Bending and free vibration analysis of functionally graded plates made of porous materials according to a novel the semi-analytical method

Abstract

A scaled boundary finite element method (SBFEM) framework is introduced for the bending and free vibration analyses of functionally graded material (FGM) porous plates based on the three-dimensional (3D) elastic theory. Both the principle of virtual work and Green's theorem are adopted to derive the SBFEM governing equation. Assuming Young's modulus and material density of the FGM porous plate vary along the plate thickness. Even and uneven porosity distribution are performed. Translating the 2D mesh along the thickness (radial direction) can be obtained the 3D plate geometry by leaving the scaling center at infinity.
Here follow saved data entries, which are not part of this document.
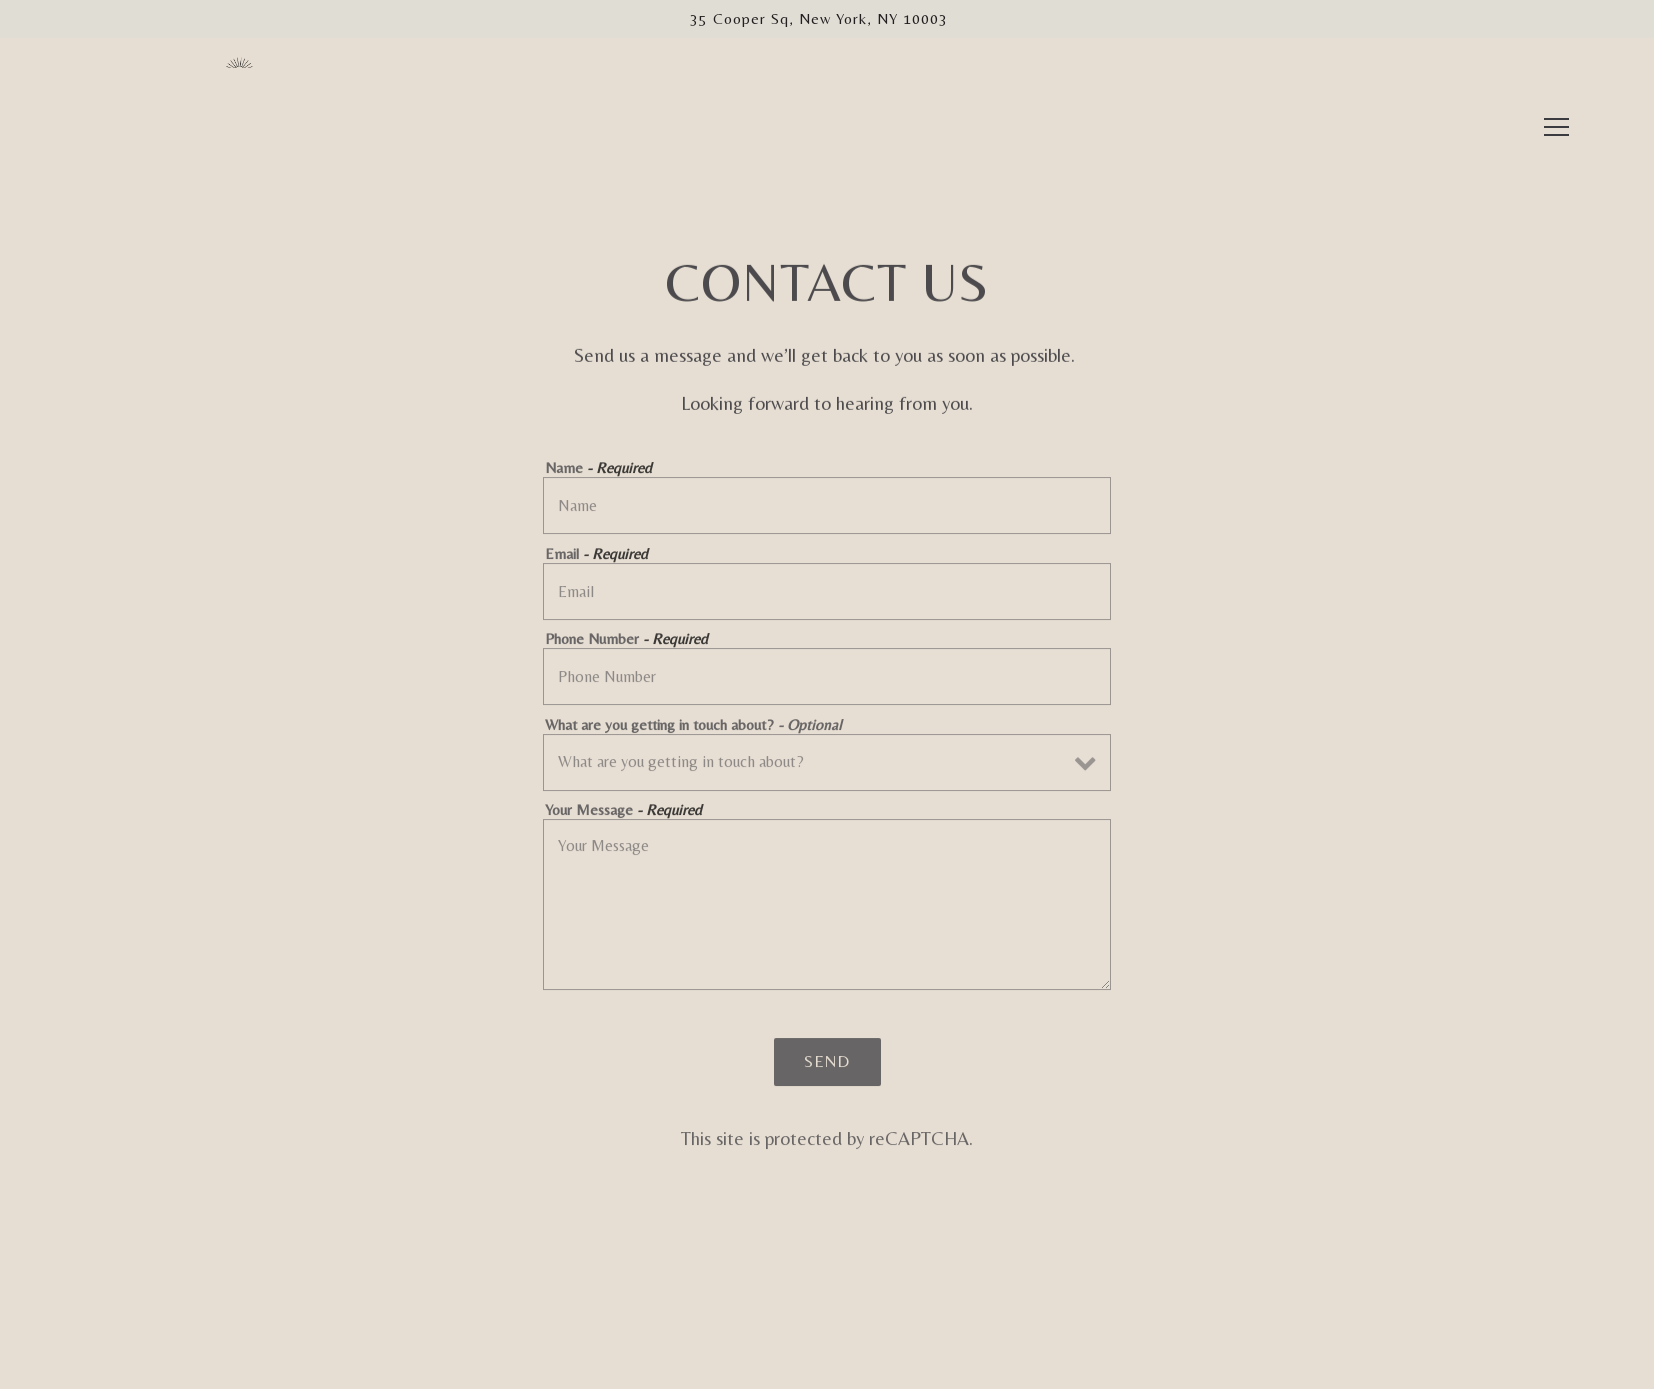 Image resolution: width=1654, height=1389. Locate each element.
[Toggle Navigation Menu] (1556, 97)
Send (827, 1065)
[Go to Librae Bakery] (819, 19) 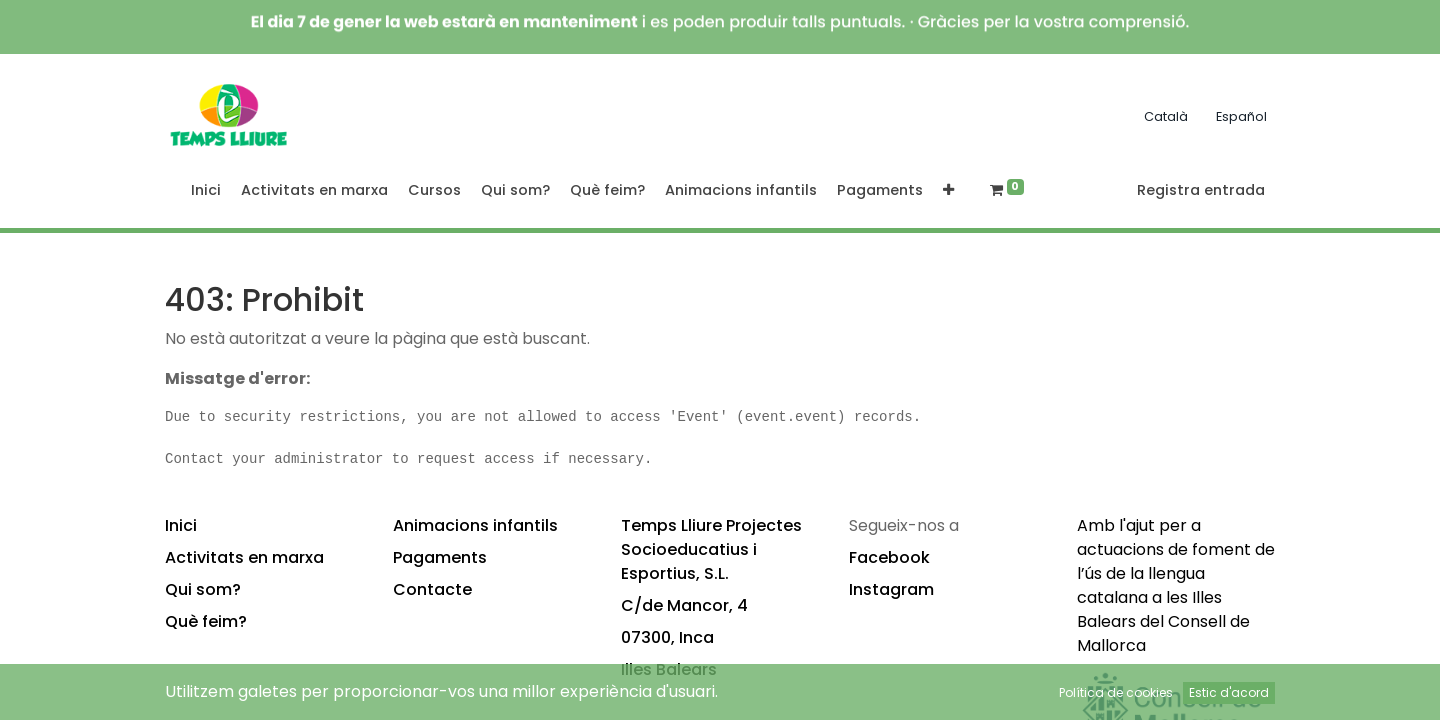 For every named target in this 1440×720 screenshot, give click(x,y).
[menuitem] (206, 191)
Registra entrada (1201, 190)
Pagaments (440, 557)
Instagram (891, 589)
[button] (948, 191)
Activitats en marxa (244, 557)
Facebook (889, 557)
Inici (181, 525)
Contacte (432, 589)
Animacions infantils (475, 525)
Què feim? (206, 621)
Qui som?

Consequently, the spatial dimension of the model is reduced, and the computational efficiency is significantly improved. The 2D high-order spectral element is applied to discretize the middle plane of plate due to its superior accuracy and convergence. The radial solution can be expressed analytically by matrix exponential function and solved by precise integration method (PIM). Finally, an uncomplicated and significant stiffness matrix is obtained. Furthermore, combined with the lumped mass matrix, the free vibration problem can be transformed into an eigenvalue problem. The applicability an accuracy of this approach for the static and free vibration analyses of FGM porous structures are demonstrated through variable numerical examples.